Tribunal Administratif de Grenoble — Décision N° TA38-2002555

mardi 26 juillet 2022

JuridictionTribunal Administratif de Grenoble
SectionTribunal Administratif de Grenoble
N° DossierTA38-2002555
TypeDécision
RecoursExcès de pouvoir
PublicationC
Formation5ème Chambre
Avocat requérantSELARL DE LA GRANGE ET FITOUSSI AVOCATS

Texte intégral

Vu la procédure suivante :

Par une requête enregistrée le 4 mai 2020, M. D A E, représenté par Me Josroland, demande au tribunal :

1°) d'ordonner avant dire droit une expertise médicale afin d'évaluer les préjudices qu'il estime avoir subis ;

2°) à titre subsidiaire, de condamner l'Office national d'indemnisation des accidents médicaux, des affections iatrogènes et des infections nosocomiales (ONIAM) à lui verser la somme de 253 138,36 euros, sous réserve de la déduction des provisions déjà versées ;

3°) de mettre à la charge de l'ONIAM la somme de 3 000 euros au titre de l'article L. 761-1 du code de justice administrative ainsi que les entiers dépens.

Il soutient que :

- il a subi une affection iatrogène lui ouvrant droit à indemnisation au titre de la solidarité nationale en vertu du II de l'article L. 1142-1 du code de la santé publique ;

- il y a lieu de prescrire une nouvelle expertise permettant de déterminer ses préjudices ;

- à défaut, ses préjudices doivent être évalués ainsi :

* dépenses de santé actuelles : 157,50 euros ;

* perte de gains professionnels actuels : 1 512,64 euros ;

* préjudice de formation : 10 000 euros ;

* frais divers : 3 026,82 euros ;

* assistance par tierce personne : 6 688 euros ;

* incidence professionnelle : 84 000 euros ;

* déficit fonctionnel temporaire : 13 135 euros ;

* souffrances endurées : 50 000 euros ;

* préjudice esthétique temporaire : 35 000 euros ;

* déficit fonctionnel permanent : 24 000 euros ;

* préjudice esthétique permanent : 15 000 euros ;

* préjudice d'agrément : 5 000 euros ;

* frais d'assistance : 5 618,40 euros.

Par des mémoires en défense enregistrés les 22 et 23 février 2022, l'ONIAM, représenté par Me de la Grange, conclut à la réduction à de plus justes proportions des sommes demandées au titre des conclusions indemnitaires et au rejet des autres demandes.

Il fait valoir que :

- l'utilité de la mesure d'expertise sollicitée n'est pas justifiée ;

- la provision versée d'un montant de 13 331,65 euros doit être déduite des indemnités sollicitées ;

- les indemnités accordées ne pourront excéder :

* 2 875,32 euros au titre de l'assistance par tierce personne ;

* 6079 euros au titre du déficit fonctionnel temporaire ;

* 10 000 euros au titre des souffrances endurées ;

* 1 500 euros au titre du préjudice esthétique temporaire ;

* 5 000 euros au titre du préjudice esthétique permanent ;

- les demandes présentées au titre du préjudice de formation, des frais de déplacement, de l'incidence professionnelle, du déficit fonctionnel permanent, du préjudice d'agrément et des frais d'assistance doivent être rejetées.

Vu les autres pièces du dossier.

Vu :

- le code de la santé publique ;

- le code de justice administrative.

Les parties ont été régulièrement averties du jour de l'audience.

Ont été entendus au cours de l'audience publique :

- le rapport de Mme B,

- les conclusions de Mme C,

- et les observations de Me Josroland pour M. A E.

Considérant ce qui suit :

1. Le 27 décembre 2011, M. A E a subi une colectomie gauche en traitement d'une sigmoïdite diverticulaire au sein du centre hospitalier de Sallanches.

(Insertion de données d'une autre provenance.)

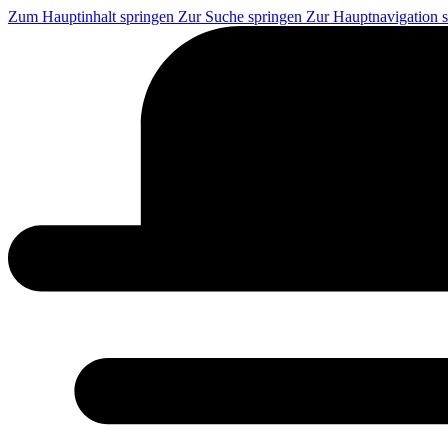
Zum Hauptinhalt springen
Zur Suche springen
Zur Hauptnavigation 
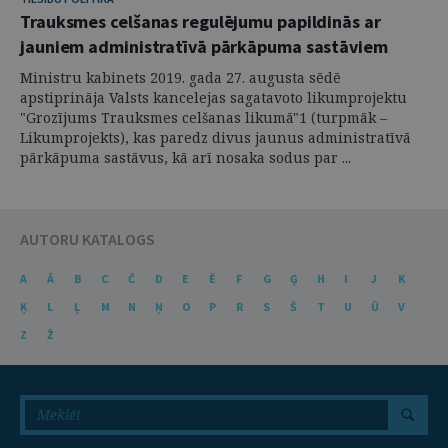
Trauksmes celšanas regulējumu papildinās ar
jauniem administratīvā pārkāpuma sastāviem
Ministru kabinets 2019. gada 27. augusta sēdē
apstiprināja Valsts kancelejas sagatavoto likumprojektu
"Grozījums Trauksmes celšanas likumā"1 (turpmāk –
Likumprojekts), kas paredz divus jaunus administratīvā
pārkāpuma sastāvus, kā arī nosaka sodus par ...
AUTORU KATALOGS
A
Ā
B
C
Č
D
E
Ē
F
G
Ģ
H
I
J
K
Ķ
L
Ļ
M
N
Ņ
O
P
R
S
Š
T
U
Ū
V
Z
Ž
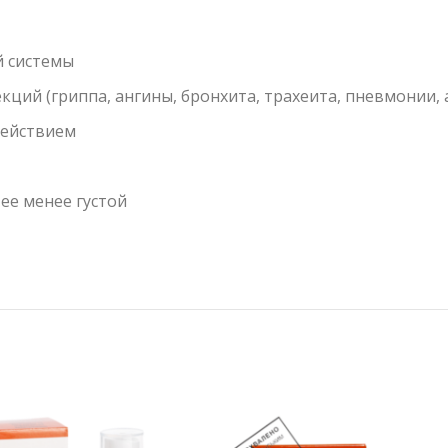
й системы
ций (гриппа, ангины, бронхита, трахеита, пневмонии, 
действием
ее менее густой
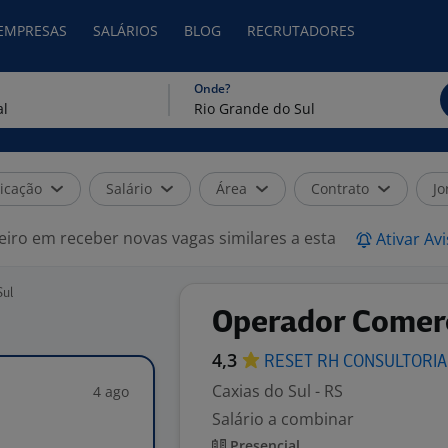
 EMPRESAS
SALÁRIOS
BLOG
RECRUTADORES
Onde?
icação
Salário
Área
Contrato
Jo
eiro em receber novas vagas similares a esta
Ativar Av
Sul
Operador Comerc
4,3
RESET RH CONSULTORI
Caxias do Sul - RS
4 ago
Salário a combinar
Presencial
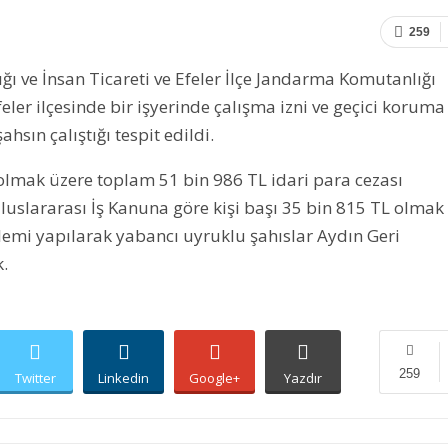
259
ı ve İnsan Ticareti ve Efeler İlçe Jandarma Komutanlığı
ler ilçesinde bir işyerinde çalışma izni ve geçici koruma
sın çalıştığı tespit edildi.
 olmak üzere toplam 51 bin 986 TL idari para cezası
Uluslararası İş Kanuna göre kişi başı 35 bin 815 TL olmak
lemi yapılarak yabancı uyruklu şahıslar Aydın Geri
.
259
Twitter
Linkedin
Google+
Yazdır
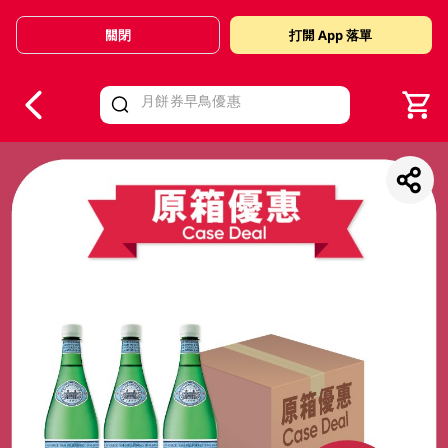
關閉
打開 App 落單
V
alid Until 30 June 2026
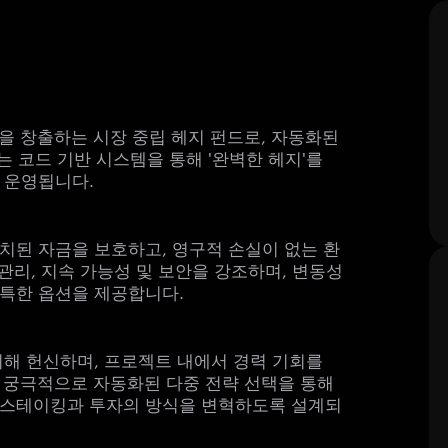
수익을 창출하는 시장 중립 헤지 펀드로, 자동화된
는 코드 기반 시스템을 통해 '완벽한 헤지'를
 운영됩니다.
치된 자금을 보호하고, 영구적 손실이 없는 환
관리, 지속 가능성 및 보안을 강조하며, 변동성
특한 옵션을 제공합니다.
기 위해 헌신하며, 프로젝트 내에서 경력 기회를
와 궁극적으로 자동화된 다중 전략 선택을 통해
 스테이킹과 투자의 방식을 변혁하도록 설계되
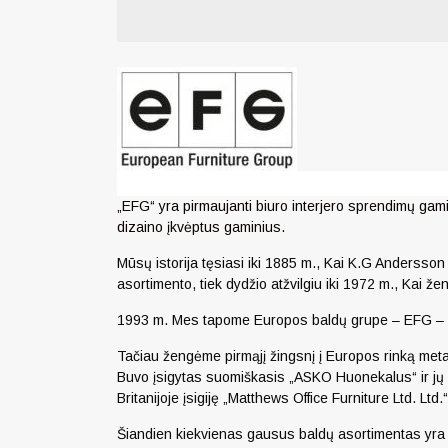
„EFG“ yra pirmaujanti biuro interjero sprendimų gam
dizaino įkvėptus gaminius.
Mūsų istorija tęsiasi iki 1885 m., Kai K.G Andersso
asortimento, tiek dydžio atžvilgiu iki 1972 m., Kai ž
1993 m. Mes tapome Europos baldų grupe – EFG – siek
Tačiau žengėme pirmąjį žingsnį į Europos rinką meta
Buvo įsigytas suomiškasis „ASKO Huonekalus“ ir jų bi
Britanijoje įsigiję „Matthews Office Furniture Ltd. L
Šiandien kiekvienas gausus baldų asortimentas yra m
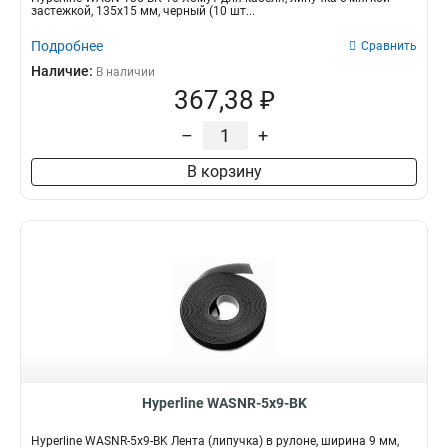
застежкой, 135x15 мм, черный (10 шт...
Подробнее
Сравнить
Наличие:
В наличии
367,38 ₽
–
+
В корзину
Hyperline WASNR-5x9-BK
Hyperline WASNR-5x9-BK Лента (липучка) в рулоне, ширина 9 мм,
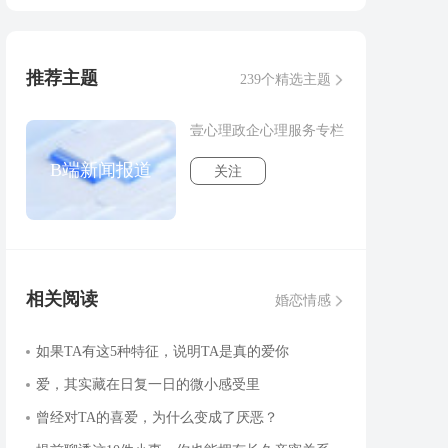
推荐主题
239个精选主题
壹心理政企心理服务专栏
B端新闻报道
关注
相关阅读
婚恋情感
如果TA有这5种特征，说明TA是真的爱你
爱，其实藏在日复一日的微小感受里
曾经对TA的喜爱，为什么变成了厌恶？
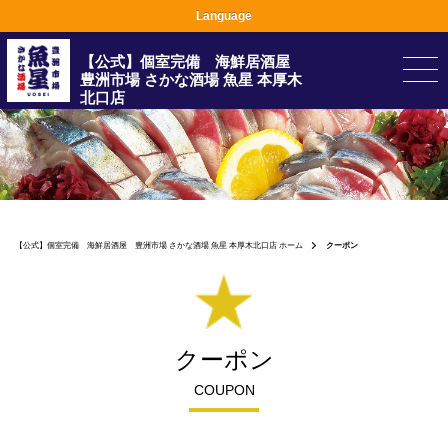
Language
【公式】個室完備 海鮮居酒屋
豊洲市場 さかな酒場 魚星 本厚木
北口店
【公式】個室完備 海鮮居酒屋 豊洲市場 さかな酒場 魚星 本厚木北口店 ホーム
クーポン
クーポン
COUPON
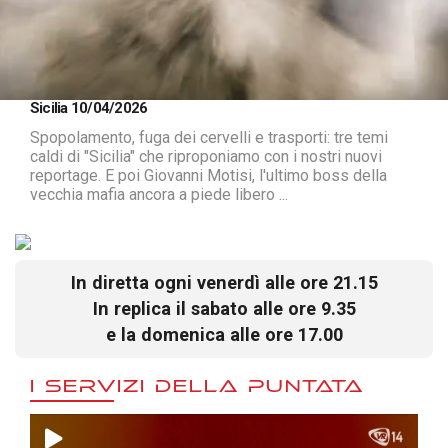
Loaded
:
Unmute
Sicilia 10/04/2026
1.37%
Spopolamento, fuga dei cervelli e trasporti: tre temi
caldi di "Sicilia" che riproponiamo con i nostri nuovi
reportage. E poi Giovanni Motisi, l'ultimo boss della
vecchia mafia ancora a piede libero ...
In diretta ogni venerdì alle ore 21.15
In replica il sabato alle ore 9.35
e la domenica alle ore 17.00
I SERVIZI DELLA PUNTATA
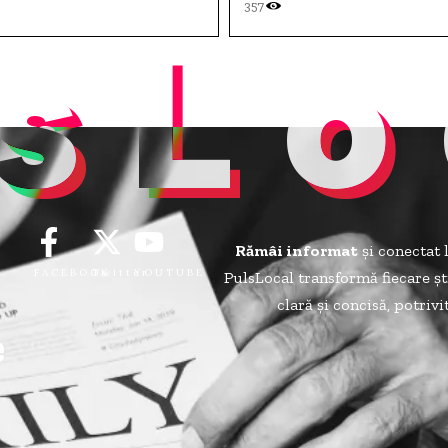
357
sLo
Rămâi informat
și conectat 
FACEBOOK
Twitter
YOUTUBE
PulsLocal transformă fiecare șt
clară și concisă, potriv
e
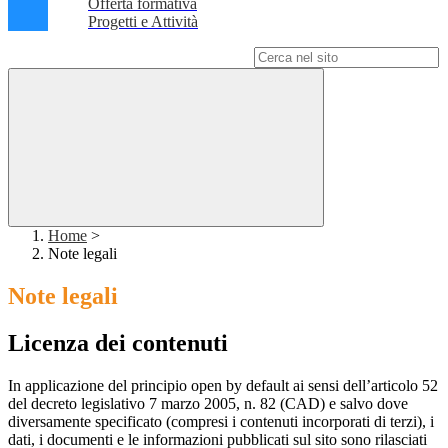
Offerta formativa
Progetti e Attività
Campo di ricerca per le pagine del sito
Home
>
Note legali
Note legali
Licenza dei contenuti
In applicazione del principio open by default ai sensi dell’articolo 52
del decreto legislativo 7 marzo 2005, n. 82 (CAD) e salvo dove
diversamente specificato (compresi i contenuti incorporati di terzi), i
dati, i documenti e le informazioni pubblicati sul sito sono rilasciati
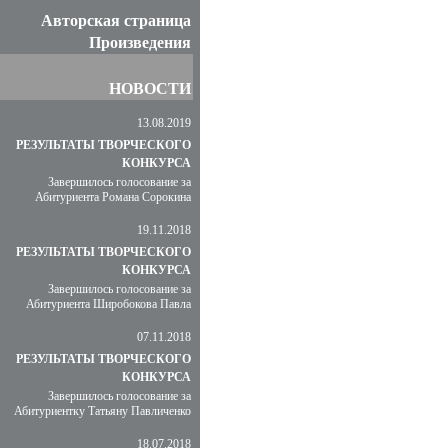
Авторская страница
Произведения
НОВОСТИ
13.08.2019
РЕЗУЛЬТАТЫ ТВОРЧЕСКОГО
КОНКУРСА
Завершилось голосование за
Абитуриента Романа Сорокина
19.11.2018
РЕЗУЛЬТАТЫ ТВОРЧЕСКОГО
КОНКУРСА
Завершилось голосование за
Абитуриента Широбокова Павла
07.11.2018
РЕЗУЛЬТАТЫ ТВОРЧЕСКОГО
КОНКУРСА
Завершилось голосование за
Абитуриентку Татьяну Павличенко
18.07.2018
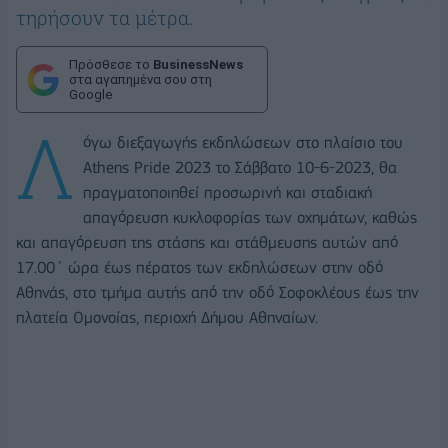
τηρήσουν τα μέτρα.
Πρόσθεσε το
BusinessNews
στα αγαπημένα σου στη
Google
Λ
όγω διεξαγωγής εκδηλώσεων στο πλαίσιο του
Athens Pride 2023 το Σάββατο 10-6-2023, θα
πραγματοποιηθεί προσωρινή και σταδιακή
απαγόρευση κυκλοφορίας των οχημάτων, καθώς
και απαγόρευση της στάσης και στάθμευσης αυτών από
17.00΄ ώρα έως πέρατος των εκδηλώσεων στην οδό
Αθηνάς, στο τμήμα αυτής από την οδό Σοφοκλέους έως την
πλατεία Ομονοίας, περιοχή Δήμου Αθηναίων.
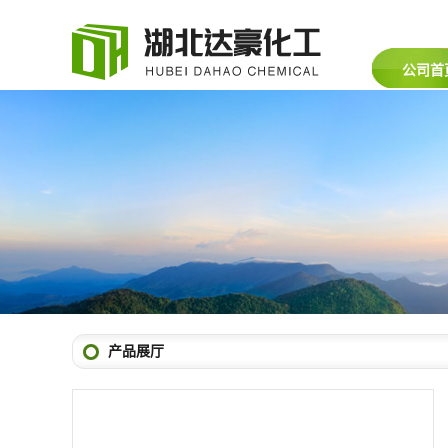
公司首
产品展厅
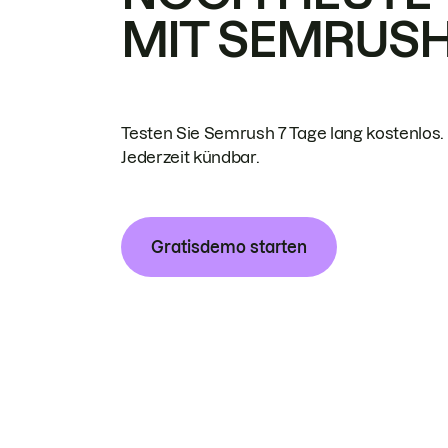
MIT SEMRUS
Testen Sie Semrush 7 Tage lang kostenlos.
Jederzeit kündbar.
Gratisdemo starten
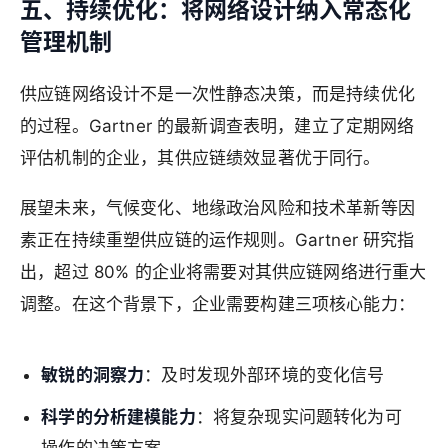
五、持续优化：将网络设计纳入常态化
管理机制
供应链网络设计不是一次性静态决策，而是持续优化
的过程。Gartner 的最新调查表明，建立了定期网络
评估机制的企业，其供应链绩效显著优于同行。
展望未来，气候变化、地缘政治风险和技术革新等因
素正在持续重塑供应链的运作规则。Gartner 研究指
出，超过 80% 的企业将需要对其供应链网络进行重大
调整。在这个背景下，企业需要构建三项核心能力：
敏锐的洞察力
：及时发现外部环境的变化信号
科学的分析建模能力
：将复杂现实问题转化为可
操作的决策方案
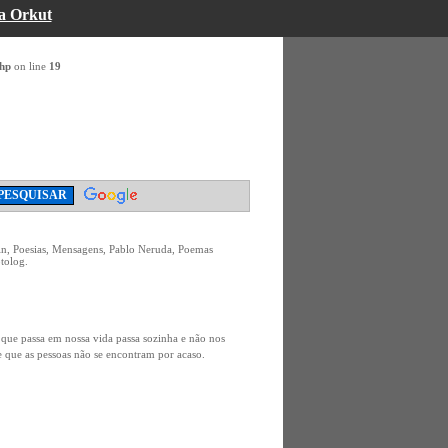
a Orkut
php
on line
19
in, Poesias, Mensagens, Pablo Neruda, Poemas
tolog.
 que passa em nossa vida passa sozinha e não nos
e que as pessoas não se encontram por acaso.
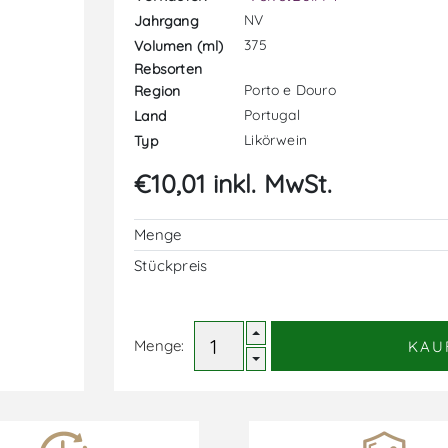
NV
Jahrgang
375
Volumen (ml)
Rebsorten
Porto e Douro
Region
Portugal
Land
Likörwein
Typ
€10,01 inkl. MwSt.
Menge
Stückpreis
Menge:
KAU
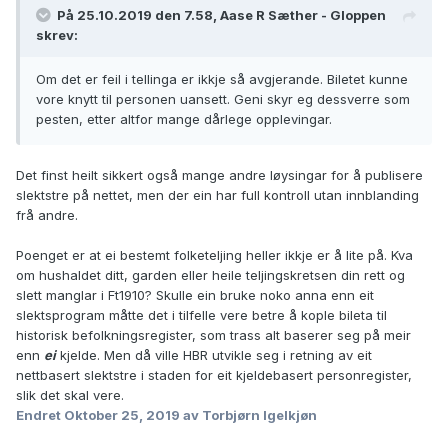
På 25.10.2019 den 7.58, Aase R Sæther - Gloppen
skrev:
Om det er feil i tellinga er ikkje så avgjerande. Biletet kunne
vore knytt til personen uansett. Geni skyr eg dessverre som
pesten, etter altfor mange dårlege opplevingar.
Det finst heilt sikkert også mange andre løysingar for å publisere
slektstre på nettet, men der ein har full kontroll utan innblanding
frå andre.
Poenget er at ei bestemt folketeljing heller ikkje er å lite på. Kva
om hushaldet ditt, garden eller heile teljingskretsen din rett og
slett manglar i Ft1910? Skulle ein bruke noko anna enn eit
slektsprogram måtte det i tilfelle vere betre å kople bileta til
historisk befolkningsregister, som trass alt baserer seg på meir
enn
ei
kjelde. Men då ville HBR utvikle seg i retning av eit
nettbasert slektstre i staden for eit kjeldebasert personregister,
slik det skal vere.
Endret
Oktober 25, 2019
av Torbjørn Igelkjøn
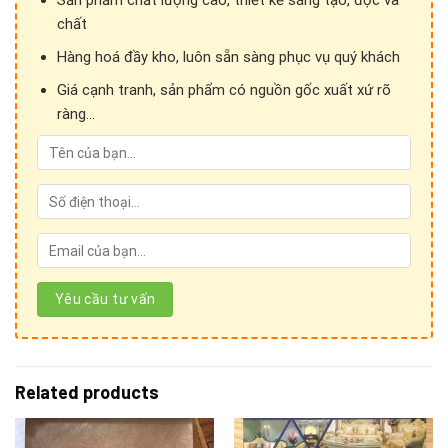
Sản phẩm chất lượng cao, thiết kế sáng tạo, độc và
chất
Hàng hoá đầy kho, luôn sẵn sàng phục vụ quý khách
Giá cạnh tranh, sản phẩm có nguồn gốc xuất xứ rõ
ràng...
Related products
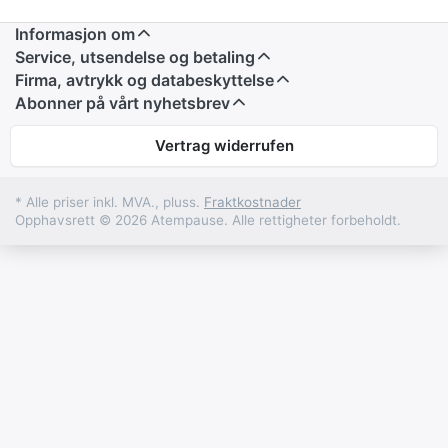
Informasjon om
Service, utsendelse og betaling
Firma, avtrykk og databeskyttelse
Abonner på vårt nyhetsbrev
Vertrag widerrufen
* Alle priser inkl. MVA., pluss.
Fraktkostnader
Opphavsrett © 2026 Atempause. Alle rettigheter forbeholdt.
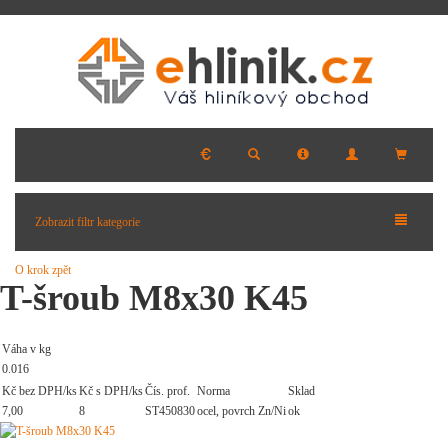
Zobrazit filtr kategorie
O krok zpět
T-šroub M8x30 K45
Váha v kg
0.016
Kč bez DPH/ks
Kč s DPH/ks
Čís. prof.
Norma
Sklad
7,00
8
ST450830
ocel, povrch Zn/Ni
ok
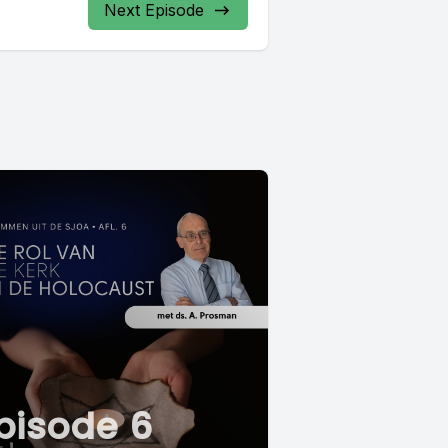
Next Episode
pisode 6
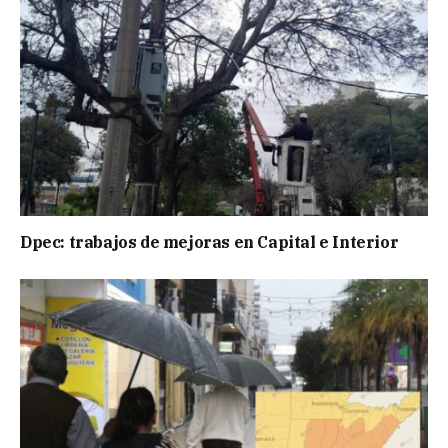
Dpec: trabajos de mejoras en Capital e Interior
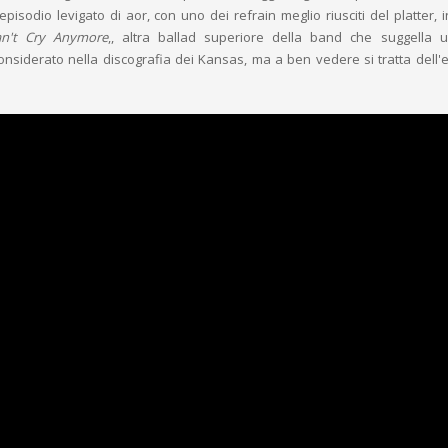
pisodio levigato di aor, con uno dei refrain meglio riusciti del platter, 
an't Cry Anymore
,, altra ballad superiore della band che suggella 
nsiderato nella discografia dei Kansas, ma a ben vedere si tratta dell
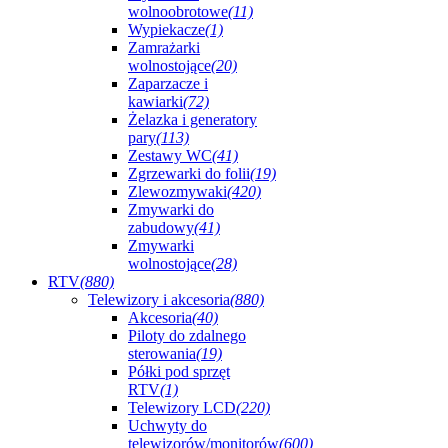
wolnoobrotowe
(11)
Wypiekacze
(1)
Zamrażarki
wolnostojące
(20)
Zaparzacze i
kawiarki
(72)
Żelazka i generatory
pary
(113)
Zestawy WC
(41)
Zgrzewarki do folii
(19)
Zlewozmywaki
(420)
Zmywarki do
zabudowy
(41)
Zmywarki
wolnostojące
(28)
RTV
(880)
Telewizory i akcesoria
(880)
Akcesoria
(40)
Piloty do zdalnego
sterowania
(19)
Półki pod sprzęt
RTV
(1)
Telewizory LCD
(220)
Uchwyty do
telewizorów/monitorów
(600)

Il a présenté, suite à cette opération, une perforation colique et une péritonite. Le 28 décembre 2011, il a bénéficié d'une reprise chirurgicale par laparotomie et a été placé en coma artificiel le lendemain. Le constat d'une cellulite cutanée et d'un syndrome septique a conduit à la réalisation d'une nouvelle laparotomie le 30 décembre. Une troisième laparotomie a été pratiquée le 5 janvier 2012 afin de mettre à plat la cellulite lombaire gauche et la péritonite postopératoire. Le 6 janvier 2012, M. A E a été transféré au centre hospitalier universitaire de Grenoble et a subi deux nouvelles opérations, les 6 et 8 janvier, afin de poursuivre le décapage des zones nécrotiques infectées. Il a présenté une défaillance rénale nécessitant la mise en place d'une hémodialyse. Sorti du coma artificiel le 12 janvier 2012, il a été pris en charge dans le service de chirurgie digestive du 18 janvier au 12 février, puis dans le service de chirurgie plastique. Il a ensuite été hospitalisé du 26 février au 2 mars 2012 pour une greffe dermo-épidermique. Il a subi, le 7 septembre 2012, une nouvelle intervention pour rétablir sa continuité digestive et a conservé une colostomie durant neuf mois. Il a été hospitalisé du 16 au 24 avril 2014 en traitement d'une éventration. M. A E a saisi, le 23 octobre 2012, la commission de conciliation et d'indemnisation des accidents médicaux (CCI) Rhône-Alpes qui, suite au rapport d'expertise déposé le 4 décembre 2012, a émis un avis favorable à son indemnisation au titre de la solidarité nationale. L'état de santé de M. A E n'étant pas consolidé, l'ONIAM a proposé deux offres d'indemnisation provisionnelles de montants respectifs de 11 819,01 euros et 1 512,64 euros, qui ont été acceptées par l'intéressé. Suite à la consolidation de l'état de santé du requérant et à la réalisation d'une seconde expertise le 10 septembre 2015, la CCI Rhône-Alpes a émis un avis favorable à son indemnisation définitive. L'offre d'indemnisation partielle d'un montant de 13 993,50 euros faite par l'ONIAM n'a pas été acceptée par le requérant.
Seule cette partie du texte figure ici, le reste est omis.